A digital footprint would remain registered on some server they could not locate. No one knew where they were, but technology could still penetrate their walls. It was what they relied on for just about anything. The risk now was more that they could share with the British government. They’d so far failed to neutralize the hacker.

She now had a name, Archimedes.

The breeze from the square caressed her cheek as Nash held her in view. “Congress have just confirmed what I’ve feared all along.”

Her eyes met his. “What’s that?”

“Cyber operations that change or manipulate digital data to compromise integrity are now our new enemy. Deleting or releasing the prime minister’s stolen data isn’t the biggest threat. By tomorrow a criminal could be running the UK government. That same criminal controls this digital map.”

She smiled and remembered exactly why she loved him. Nash had always put her first and they’d been through much together.

She eyed the little scar on his chin that reminded her of the bizarre way they’d met at Colorado airport.

 

It had been at Denver International Airport, three years ago, at check-in. He was traveling back from a skiing vacation and she’d been on an anthropological trip.

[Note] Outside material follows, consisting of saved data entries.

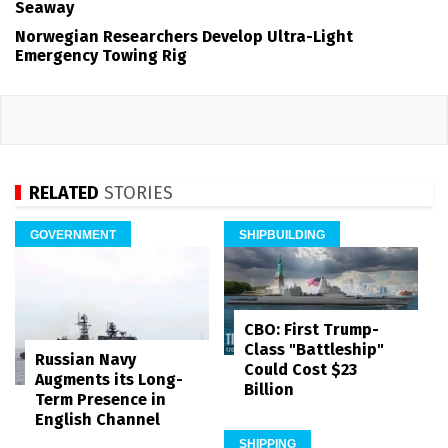
Seaway
Norwegian Researchers Develop Ultra-Light
Emergency Towing Rig
RELATED
STORIES
GOVERNMENT
SHIPBUILDING
CBO: First Trump-
Class "Battleship"
Russian Navy
Could Cost $23
Augments its Long-
Billion
Term Presence in
English Channel
SHIPPING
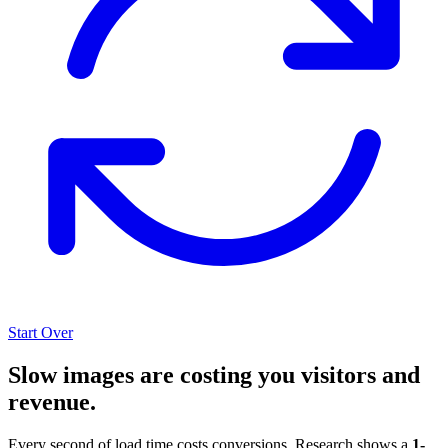
Start Over
Slow images are costing you visitors and
revenue.
Every second of load time costs conversions. Research shows a
1-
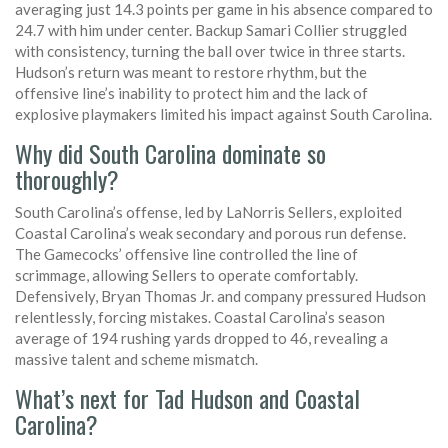
averaging just 14.3 points per game in his absence compared to
24.7 with him under center. Backup Samari Collier struggled
with consistency, turning the ball over twice in three starts.
Hudson’s return was meant to restore rhythm, but the
offensive line’s inability to protect him and the lack of
explosive playmakers limited his impact against South Carolina.
Why did South Carolina dominate so
thoroughly?
South Carolina’s offense, led by LaNorris Sellers, exploited
Coastal Carolina’s weak secondary and porous run defense.
The Gamecocks’ offensive line controlled the line of
scrimmage, allowing Sellers to operate comfortably.
Defensively, Bryan Thomas Jr. and company pressured Hudson
relentlessly, forcing mistakes. Coastal Carolina’s season
average of 194 rushing yards dropped to 46, revealing a
massive talent and scheme mismatch.
What’s next for Tad Hudson and Coastal
Carolina?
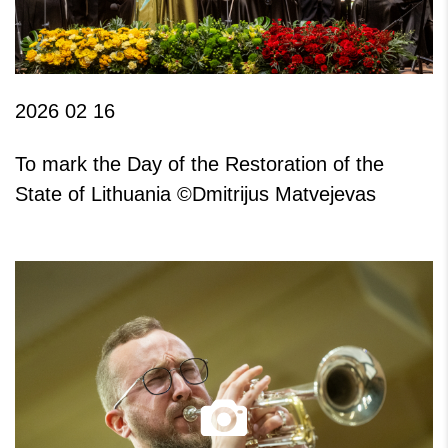
2026 02 16
To mark the Day of the Restoration of the
State of Lithuania ©Dmitrijus Matvejevas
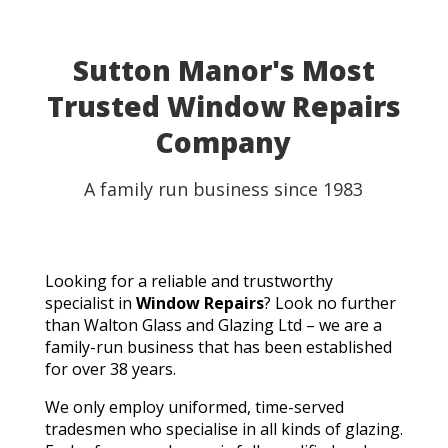
Sutton Manor's Most
Trusted Window Repairs
Company
A family run business since 1983
Looking for a reliable and trustworthy
specialist in
Window Repairs
? Look no further
than Walton Glass and Glazing Ltd – we are a
family-run business that has been established
for over 38 years.
We only employ uniformed, time-served
tradesmen who specialise in all kinds of glazing.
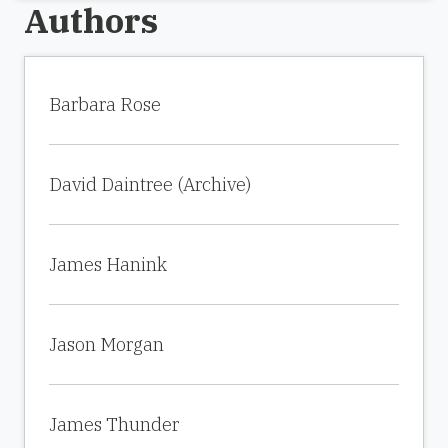
Authors
Barbara Rose
David Daintree (Archive)
James Hanink
Jason Morgan
James Thunder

She scuttled to the counter, certain she’d missed her flight. In her haste, she knocked over his skis. He attempted to retrieve them, plummeted to the waxed floor and an awkward fall sliced his clean-shaved jaw. Embarrassment stirred in her. Had she caused severe damage to his teeth? She flipped her head, horror-struck. “I…I’m so sorry.”

Nash cupped his chin with both of his hands as gasps and concerned glares from the queue followed at the American Airlines counter. He gave her the okay sign and threw back his head. His laugh started as a chuckle, then a hiss and ended in a roar. Nothing was missing or broken. Just a small cut.

Calla chuckled and begged for someone to produce a first-aid kit. In the end, she found a Band-Aid in her cosmetics bag and placed it over the wound. “Phew. I guess no damage. By the way, why are you taking skis to London?”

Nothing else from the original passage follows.